Lurie elaborates on the idea of Conversation Marketing by highlighting 6 key features:
- Know the Room: Audience
- Dress Appropriately: Design
- Sound Smart: Content and contingency
- Make a Connection: Email, RSS and more
- Brag Modestly: SEO, PR and advertising
- Observe and Adjust: Analytics
What Lurie essentially does is take all the things that make Inbound Marketing effective, and demonstrates how the exact same methods can be used and tweaked so that you’re encouraging conversations with your customers.
So let’s just talk.
Conversation Marketing in Practice
Because Conversation Marketing has been happening as a small sect of content marketing, you’ll already recognize (if not actively practice) a fair few of these strategies already:
- Email marketing (opt-in only): Provide updates, promote your business and communicate any news or events.
- Surveys: Simple, direct – ask for your customers feedback. This is a great way to make decisions if you’re unsure as how best to approach a situation.
- UGC: Testimonials & reviews are powerful things. In fact, most millennials trust UGC 50% more than any other media. But don’t just stop there: Encourage your customers to create content too with competitions etc.

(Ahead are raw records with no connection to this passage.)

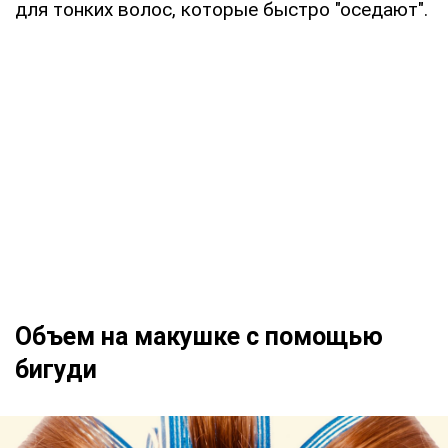
для тонких волос, которые быстро "оседают".
Объем на макушке с помощью
бигуди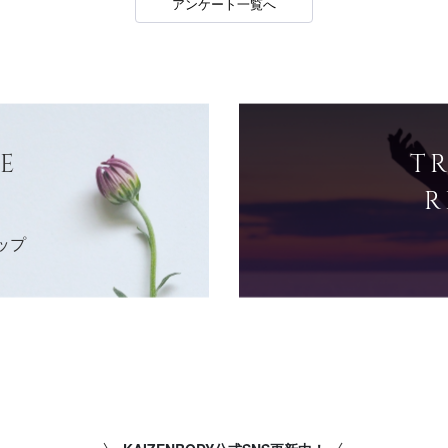
アンケート一覧へ
E
T
R
ップ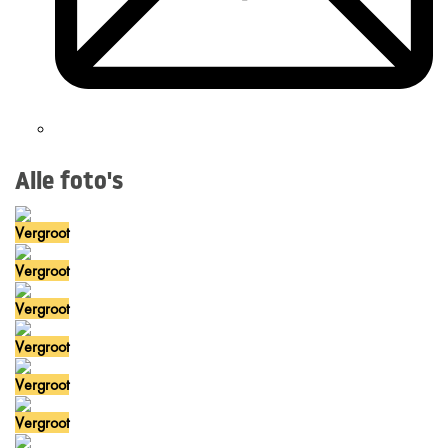
Alle foto's
Vergroot
Vergroot
Vergroot
Vergroot
Vergroot
Vergroot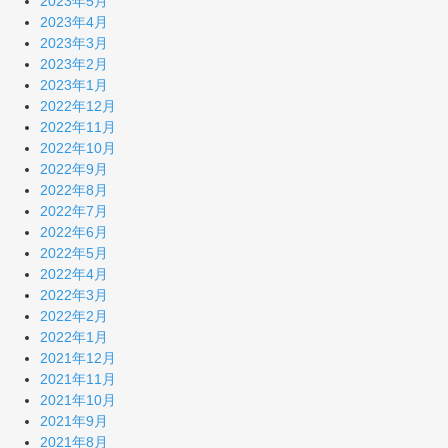
2023年5月
2023年4月
2023年3月
2023年2月
2023年1月
2022年12月
2022年11月
2022年10月
2022年9月
2022年8月
2022年7月
2022年6月
2022年5月
2022年4月
2022年3月
2022年2月
2022年1月
2021年12月
2021年11月
2021年10月
2021年9月
2021年8月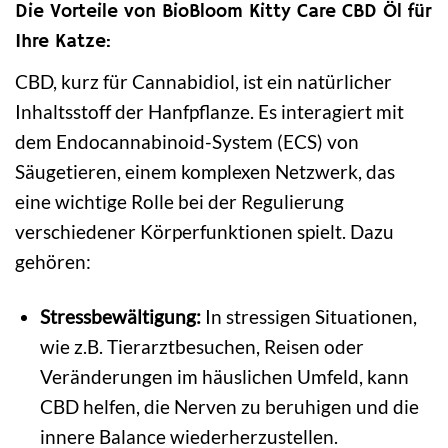
Die Vorteile von BioBloom Kitty Care CBD Öl für
Ihre Katze:
CBD, kurz für Cannabidiol, ist ein natürlicher
Inhaltsstoff der Hanfpflanze. Es interagiert mit
dem Endocannabinoid-System (ECS) von
Säugetieren, einem komplexen Netzwerk, das
eine wichtige Rolle bei der Regulierung
verschiedener Körperfunktionen spielt. Dazu
gehören:
Stressbewältigung:
In stressigen Situationen,
wie z.B. Tierarztbesuchen, Reisen oder
Veränderungen im häuslichen Umfeld, kann
CBD helfen, die Nerven zu beruhigen und die
innere Balance wiederherzustellen.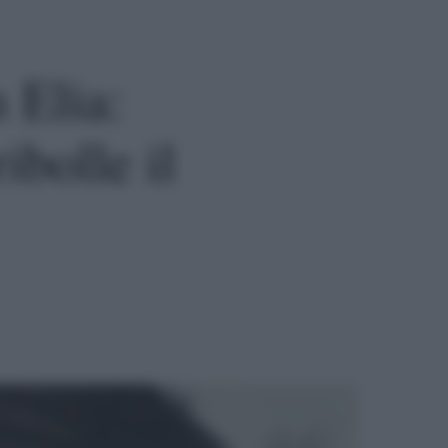
 Elia:
ibolle il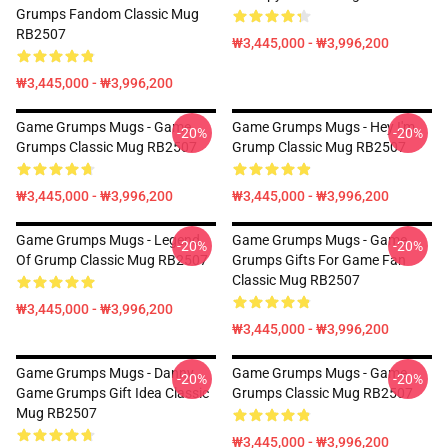
Grumps Fandom Classic Mug
RB2507
₩3,445,000 - ₩3,996,200
₩3,445,000 - ₩3,996,200
Game Grumps Mugs - Game
Game Grumps Mugs - Hey I'm
-20%
-20%
Grumps Classic Mug RB2507
Grump Classic Mug RB2507
₩3,445,000 - ₩3,996,200
₩3,445,000 - ₩3,996,200
Game Grumps Mugs - Legend
Game Grumps Mugs - Game
-20%
-20%
Of Grump Classic Mug RB2507
Grumps Gifts For Game Fan
Classic Mug RB2507
₩3,445,000 - ₩3,996,200
₩3,445,000 - ₩3,996,200
Game Grumps Mugs - Danny
Game Grumps Mugs - Game
-20%
-20%
Game Grumps Gift Idea Classic
Grumps Classic Mug RB2507
Mug RB2507
₩3,445,000 - ₩3,996,200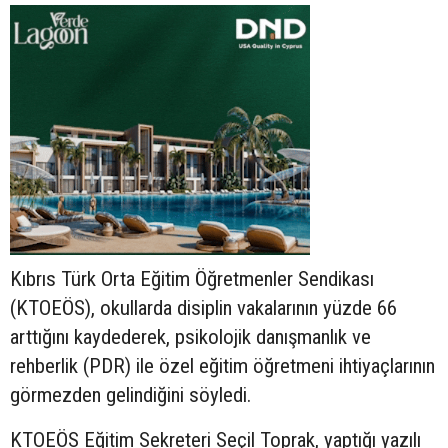
Kıbrıs Türk Orta Eğitim Öğretmenler Sendikası
(KTOEÖS), okullarda disiplin vakalarının yüzde 66
arttığını kaydederek, psikolojik danışmanlık ve
rehberlik (PDR) ile özel eğitim öğretmeni ihtiyaçlarının
görmezden gelindiğini söyledi.
KTOEÖS Eğitim Sekreteri Seçil Toprak, yaptığı yazılı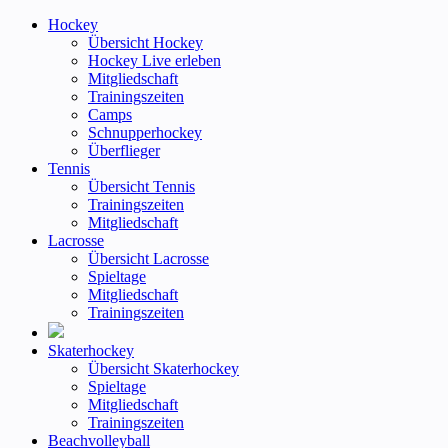
Hockey
Übersicht Hockey
Hockey Live erleben
Mitgliedschaft
Trainingszeiten
Camps
Schnupperhockey
Überflieger
Tennis
Übersicht Tennis
Trainingszeiten
Mitgliedschaft
Lacrosse
Übersicht Lacrosse
Spieltage
Mitgliedschaft
Trainingszeiten
Skaterhockey
Übersicht Skaterhockey
Spieltage
Mitgliedschaft
Trainingszeiten
Beachvolleyball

- Feedback: Ask for, capture, and then act on your customer’s input. This can be through a follow-up email, a survey, organic one-to-one conversations on social media etc.
- Customer loyalty: Implement loyalty and/or reward programs that demonstrate your appreciation for return custom.

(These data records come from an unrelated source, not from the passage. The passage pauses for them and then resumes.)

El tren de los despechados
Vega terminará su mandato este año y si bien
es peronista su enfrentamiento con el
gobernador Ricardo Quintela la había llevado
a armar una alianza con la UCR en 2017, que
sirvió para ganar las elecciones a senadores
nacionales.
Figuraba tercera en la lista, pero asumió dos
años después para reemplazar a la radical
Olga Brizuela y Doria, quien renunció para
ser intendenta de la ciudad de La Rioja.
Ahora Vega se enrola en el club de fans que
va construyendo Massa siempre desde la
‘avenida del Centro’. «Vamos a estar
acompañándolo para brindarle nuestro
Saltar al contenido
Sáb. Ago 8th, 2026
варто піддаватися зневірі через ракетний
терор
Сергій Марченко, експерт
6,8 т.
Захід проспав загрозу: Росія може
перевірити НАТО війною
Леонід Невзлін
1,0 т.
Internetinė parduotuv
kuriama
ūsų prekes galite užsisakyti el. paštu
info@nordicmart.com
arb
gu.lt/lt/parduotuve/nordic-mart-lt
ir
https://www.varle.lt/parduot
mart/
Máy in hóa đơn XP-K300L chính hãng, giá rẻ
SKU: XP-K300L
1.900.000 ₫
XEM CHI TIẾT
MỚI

- Relationship building: Talk and listen to customers and others in your industry.
- Be accessible: Make it easy for customers to reach out for you. In-app chats, live customer service, social media support, emails etc. that are clearly displayed are all great examples.
- Customer satisfaction: Ensure that you’re customers understand that you’re putting their experiences as first and foremost in importance by implementing a customer satisfaction policy. This means that you can easily remedy any problems and issues, while also retaining customers.
- Help lines: Provide support, service, advice, and information.
There are, of course, many ways that you can incorporate conversation into your marketing – and a lot of them will be much more organic than these initiatives. Do what you’ve always known you should do – reach out to your audience and start a conversation.
For example, after a webinar I hosted recently, some of the attendees added me / Spokal on Twitter. Because I wanted them to know that I was a person, and that I genuinely wanted to make sure that they knew they could ask me any questions, I tweeted out to them like so:
The tweet is simple and straightforward. Everyone got an email from me anyways but this extra outreach is a great way for me to access feedback in a more casual, conversational way.
Conversation shouldn’t be just a footnote of Content Marketing. It deserves its very own space alongside video marketing, email marketing, social media marketing etc.
Big shots like Amazon.com, Google, and Flickr have all got Conversation Marketing down to an art form. They design their sites with their audience in mind, market with the user’s experience as the focus, make feedback and conversations easy for their customers to have, engage with these conversations and then finally, adjust according to their audience’s needs and wants.
But what they’ve done isn’t rocket science. What they’ve done is adapt marketing strategies so that they can give the best service to their customers as they possibly can.
Conversation Marketing isn’t a breakthrough concept – it’s a refocusing of our Content Marketing ideals so that we can ensure that we’re doing the best for our audience.